**RECORD SET:**
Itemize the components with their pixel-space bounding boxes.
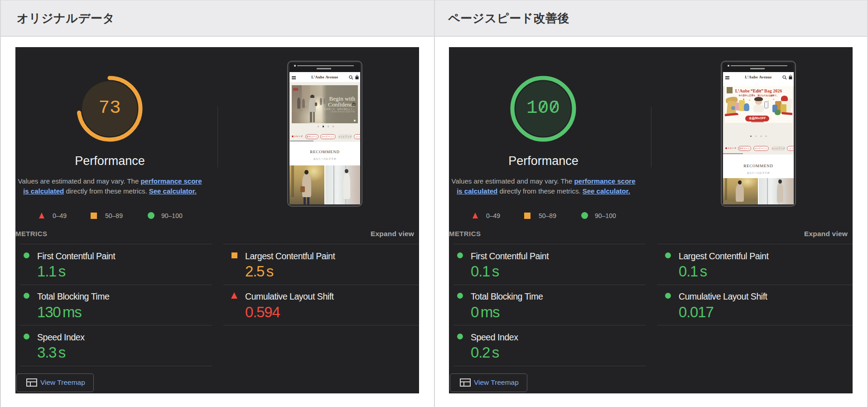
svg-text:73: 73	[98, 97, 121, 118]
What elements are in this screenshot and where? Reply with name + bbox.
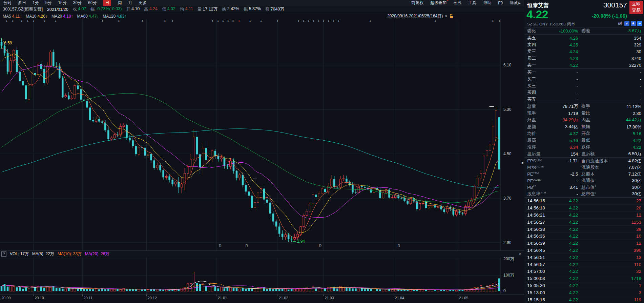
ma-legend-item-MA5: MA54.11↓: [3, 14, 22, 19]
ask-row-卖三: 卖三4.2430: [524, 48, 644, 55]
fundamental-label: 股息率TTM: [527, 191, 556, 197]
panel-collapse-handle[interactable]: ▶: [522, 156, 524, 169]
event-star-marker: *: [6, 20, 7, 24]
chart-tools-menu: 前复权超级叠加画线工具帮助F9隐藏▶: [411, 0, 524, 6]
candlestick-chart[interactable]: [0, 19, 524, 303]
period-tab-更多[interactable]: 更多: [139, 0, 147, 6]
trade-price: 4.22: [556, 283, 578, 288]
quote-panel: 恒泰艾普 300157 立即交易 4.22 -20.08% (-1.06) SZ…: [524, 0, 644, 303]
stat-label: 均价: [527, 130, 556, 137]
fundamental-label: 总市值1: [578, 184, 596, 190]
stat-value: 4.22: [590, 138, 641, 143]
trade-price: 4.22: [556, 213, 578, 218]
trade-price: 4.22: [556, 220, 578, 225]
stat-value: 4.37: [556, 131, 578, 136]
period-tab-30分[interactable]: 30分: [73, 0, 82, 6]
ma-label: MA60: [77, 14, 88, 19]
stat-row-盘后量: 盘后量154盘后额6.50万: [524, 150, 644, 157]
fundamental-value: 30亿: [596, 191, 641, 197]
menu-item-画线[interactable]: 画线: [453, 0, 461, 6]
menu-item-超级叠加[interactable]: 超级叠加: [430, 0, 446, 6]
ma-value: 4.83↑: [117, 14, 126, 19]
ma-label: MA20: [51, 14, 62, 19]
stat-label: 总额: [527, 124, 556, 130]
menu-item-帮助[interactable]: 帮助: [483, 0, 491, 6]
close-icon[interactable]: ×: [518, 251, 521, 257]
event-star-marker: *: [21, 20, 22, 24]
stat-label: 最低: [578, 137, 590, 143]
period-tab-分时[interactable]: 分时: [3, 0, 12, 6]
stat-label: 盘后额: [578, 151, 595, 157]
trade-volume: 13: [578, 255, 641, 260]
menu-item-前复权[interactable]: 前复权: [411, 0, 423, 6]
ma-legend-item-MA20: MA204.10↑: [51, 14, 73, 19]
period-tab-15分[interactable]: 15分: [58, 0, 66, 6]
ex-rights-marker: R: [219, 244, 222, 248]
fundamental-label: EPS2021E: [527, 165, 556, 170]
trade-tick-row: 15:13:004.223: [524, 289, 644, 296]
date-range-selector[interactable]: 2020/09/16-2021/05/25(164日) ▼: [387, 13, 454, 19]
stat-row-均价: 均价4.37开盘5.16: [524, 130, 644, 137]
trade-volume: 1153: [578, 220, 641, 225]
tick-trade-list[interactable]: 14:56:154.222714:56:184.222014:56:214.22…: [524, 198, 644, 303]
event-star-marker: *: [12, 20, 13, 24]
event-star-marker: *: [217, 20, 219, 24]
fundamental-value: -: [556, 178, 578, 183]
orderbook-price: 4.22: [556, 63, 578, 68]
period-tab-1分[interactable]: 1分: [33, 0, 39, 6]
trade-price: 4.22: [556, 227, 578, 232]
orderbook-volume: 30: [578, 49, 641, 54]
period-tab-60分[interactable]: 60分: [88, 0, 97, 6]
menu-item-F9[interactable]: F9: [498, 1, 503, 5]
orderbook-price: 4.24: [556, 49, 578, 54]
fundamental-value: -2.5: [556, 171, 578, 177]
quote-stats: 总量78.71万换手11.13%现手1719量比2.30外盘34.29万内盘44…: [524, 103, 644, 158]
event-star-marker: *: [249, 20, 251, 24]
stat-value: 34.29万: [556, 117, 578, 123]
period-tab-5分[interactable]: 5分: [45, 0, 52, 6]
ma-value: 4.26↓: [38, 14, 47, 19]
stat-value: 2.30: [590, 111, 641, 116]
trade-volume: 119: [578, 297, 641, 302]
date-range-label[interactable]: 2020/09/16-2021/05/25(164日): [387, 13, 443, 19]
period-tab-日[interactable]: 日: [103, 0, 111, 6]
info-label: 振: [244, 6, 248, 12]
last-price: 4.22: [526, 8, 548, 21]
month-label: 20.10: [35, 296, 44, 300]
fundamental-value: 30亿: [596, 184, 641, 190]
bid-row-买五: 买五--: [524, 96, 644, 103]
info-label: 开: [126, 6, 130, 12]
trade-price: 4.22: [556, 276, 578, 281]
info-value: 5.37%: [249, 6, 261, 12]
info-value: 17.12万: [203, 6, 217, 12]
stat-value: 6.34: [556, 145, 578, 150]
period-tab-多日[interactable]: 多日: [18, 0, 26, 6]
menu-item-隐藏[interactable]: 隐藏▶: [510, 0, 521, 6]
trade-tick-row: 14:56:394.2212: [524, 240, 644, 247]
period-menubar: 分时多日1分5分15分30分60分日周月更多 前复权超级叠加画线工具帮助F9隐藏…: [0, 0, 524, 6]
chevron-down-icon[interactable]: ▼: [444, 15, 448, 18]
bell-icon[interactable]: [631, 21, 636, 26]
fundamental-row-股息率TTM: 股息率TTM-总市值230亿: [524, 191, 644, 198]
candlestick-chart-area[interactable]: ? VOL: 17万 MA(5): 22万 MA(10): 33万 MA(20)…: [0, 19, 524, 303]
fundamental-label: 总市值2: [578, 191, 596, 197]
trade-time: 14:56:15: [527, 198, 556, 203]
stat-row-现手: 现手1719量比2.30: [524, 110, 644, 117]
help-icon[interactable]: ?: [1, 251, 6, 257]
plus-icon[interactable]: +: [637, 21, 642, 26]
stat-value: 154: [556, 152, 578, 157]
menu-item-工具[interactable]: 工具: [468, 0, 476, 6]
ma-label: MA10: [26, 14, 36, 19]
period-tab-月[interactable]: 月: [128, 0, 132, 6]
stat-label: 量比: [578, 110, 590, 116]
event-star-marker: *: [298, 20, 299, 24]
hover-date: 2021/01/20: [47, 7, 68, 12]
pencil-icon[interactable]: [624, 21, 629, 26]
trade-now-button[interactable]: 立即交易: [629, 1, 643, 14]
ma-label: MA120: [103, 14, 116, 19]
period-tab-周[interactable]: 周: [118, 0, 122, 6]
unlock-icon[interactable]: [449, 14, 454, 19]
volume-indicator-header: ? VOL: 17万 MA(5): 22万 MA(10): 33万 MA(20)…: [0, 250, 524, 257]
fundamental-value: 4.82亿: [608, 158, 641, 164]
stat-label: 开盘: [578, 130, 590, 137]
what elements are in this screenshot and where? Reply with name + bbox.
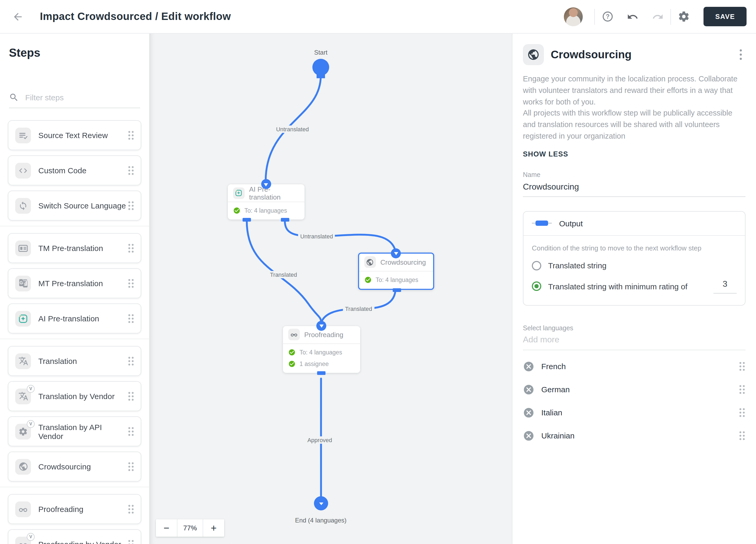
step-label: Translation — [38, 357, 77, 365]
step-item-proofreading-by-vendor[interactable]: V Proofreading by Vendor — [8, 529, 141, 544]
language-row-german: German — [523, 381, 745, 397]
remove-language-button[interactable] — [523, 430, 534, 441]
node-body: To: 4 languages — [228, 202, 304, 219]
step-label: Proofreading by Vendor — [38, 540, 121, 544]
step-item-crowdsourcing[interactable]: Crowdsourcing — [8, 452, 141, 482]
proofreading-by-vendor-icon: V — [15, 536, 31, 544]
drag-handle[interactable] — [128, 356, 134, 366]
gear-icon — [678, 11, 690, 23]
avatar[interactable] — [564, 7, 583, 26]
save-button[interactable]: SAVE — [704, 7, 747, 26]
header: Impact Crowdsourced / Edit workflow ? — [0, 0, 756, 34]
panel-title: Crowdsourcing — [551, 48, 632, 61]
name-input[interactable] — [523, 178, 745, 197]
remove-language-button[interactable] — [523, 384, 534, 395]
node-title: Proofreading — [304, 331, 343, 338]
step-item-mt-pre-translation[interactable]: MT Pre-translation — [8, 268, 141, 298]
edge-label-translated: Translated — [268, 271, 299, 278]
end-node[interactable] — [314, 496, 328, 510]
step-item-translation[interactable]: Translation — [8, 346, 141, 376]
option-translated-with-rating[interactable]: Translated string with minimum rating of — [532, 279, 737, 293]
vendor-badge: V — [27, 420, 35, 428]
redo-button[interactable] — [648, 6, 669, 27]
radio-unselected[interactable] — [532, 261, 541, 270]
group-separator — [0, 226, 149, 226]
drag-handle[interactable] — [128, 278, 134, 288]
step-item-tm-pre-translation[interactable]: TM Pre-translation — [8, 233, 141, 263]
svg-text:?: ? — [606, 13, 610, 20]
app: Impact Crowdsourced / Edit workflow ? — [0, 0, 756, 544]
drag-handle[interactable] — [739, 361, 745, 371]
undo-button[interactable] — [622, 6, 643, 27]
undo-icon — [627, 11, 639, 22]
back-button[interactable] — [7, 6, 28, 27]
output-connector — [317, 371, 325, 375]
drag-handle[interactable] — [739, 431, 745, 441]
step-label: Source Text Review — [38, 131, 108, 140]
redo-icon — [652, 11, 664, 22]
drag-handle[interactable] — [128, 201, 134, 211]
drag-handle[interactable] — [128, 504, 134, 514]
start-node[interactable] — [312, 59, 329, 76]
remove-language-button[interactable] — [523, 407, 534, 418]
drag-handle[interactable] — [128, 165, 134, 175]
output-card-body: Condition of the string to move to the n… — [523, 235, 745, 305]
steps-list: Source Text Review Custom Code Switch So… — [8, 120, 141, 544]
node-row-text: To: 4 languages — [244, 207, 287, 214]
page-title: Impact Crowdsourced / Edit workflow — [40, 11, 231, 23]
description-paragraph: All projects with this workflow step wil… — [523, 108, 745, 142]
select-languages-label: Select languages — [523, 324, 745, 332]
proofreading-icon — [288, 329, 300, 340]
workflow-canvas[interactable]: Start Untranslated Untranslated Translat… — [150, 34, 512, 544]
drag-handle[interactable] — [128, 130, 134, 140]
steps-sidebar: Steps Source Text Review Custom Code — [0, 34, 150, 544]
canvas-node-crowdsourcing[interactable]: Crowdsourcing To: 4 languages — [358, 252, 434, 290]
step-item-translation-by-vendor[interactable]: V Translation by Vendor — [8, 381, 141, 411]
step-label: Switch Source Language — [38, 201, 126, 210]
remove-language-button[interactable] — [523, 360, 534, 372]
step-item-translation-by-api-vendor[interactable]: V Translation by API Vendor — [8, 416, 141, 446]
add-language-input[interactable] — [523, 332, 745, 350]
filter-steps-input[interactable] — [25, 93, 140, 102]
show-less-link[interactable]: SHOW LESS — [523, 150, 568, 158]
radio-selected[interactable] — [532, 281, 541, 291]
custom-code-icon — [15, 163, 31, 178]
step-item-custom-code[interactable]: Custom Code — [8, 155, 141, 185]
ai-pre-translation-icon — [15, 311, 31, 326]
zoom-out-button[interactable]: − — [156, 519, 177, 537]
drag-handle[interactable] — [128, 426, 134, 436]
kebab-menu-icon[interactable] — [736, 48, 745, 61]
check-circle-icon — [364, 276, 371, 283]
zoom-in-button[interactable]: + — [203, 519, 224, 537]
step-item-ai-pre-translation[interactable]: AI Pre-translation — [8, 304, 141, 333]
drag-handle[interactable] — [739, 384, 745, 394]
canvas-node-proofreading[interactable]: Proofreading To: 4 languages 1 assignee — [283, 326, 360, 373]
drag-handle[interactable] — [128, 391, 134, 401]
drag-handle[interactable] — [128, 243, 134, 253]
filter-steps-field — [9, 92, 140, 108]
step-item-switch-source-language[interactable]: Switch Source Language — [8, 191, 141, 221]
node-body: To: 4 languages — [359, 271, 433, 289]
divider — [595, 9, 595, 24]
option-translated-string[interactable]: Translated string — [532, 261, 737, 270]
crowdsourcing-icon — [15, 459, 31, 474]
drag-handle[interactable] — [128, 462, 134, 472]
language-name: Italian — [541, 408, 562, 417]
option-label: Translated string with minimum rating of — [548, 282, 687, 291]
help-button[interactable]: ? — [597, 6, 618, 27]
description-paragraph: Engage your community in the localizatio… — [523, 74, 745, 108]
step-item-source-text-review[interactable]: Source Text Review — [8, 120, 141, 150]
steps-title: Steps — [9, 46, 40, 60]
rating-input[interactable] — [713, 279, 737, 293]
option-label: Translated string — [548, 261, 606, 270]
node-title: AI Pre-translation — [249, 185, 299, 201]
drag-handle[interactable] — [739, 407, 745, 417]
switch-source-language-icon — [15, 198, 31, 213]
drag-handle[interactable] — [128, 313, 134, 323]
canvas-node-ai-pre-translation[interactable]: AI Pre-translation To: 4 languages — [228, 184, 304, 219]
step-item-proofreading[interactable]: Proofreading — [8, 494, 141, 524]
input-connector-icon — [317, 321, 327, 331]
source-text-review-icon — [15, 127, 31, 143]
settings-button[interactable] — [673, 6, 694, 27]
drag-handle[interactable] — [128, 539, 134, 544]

**WHAT YOU ARE ASKED TO DO:** Select every line in the records above that contains the word "input".

**TASK ANSWER:**
name-input[interactable] — [523, 178, 745, 197]
add-language-input[interactable] — [523, 332, 745, 350]
filter-steps-input[interactable] — [25, 93, 140, 102]
rating-input[interactable] — [713, 279, 737, 293]
input-connector-icon — [317, 321, 327, 331]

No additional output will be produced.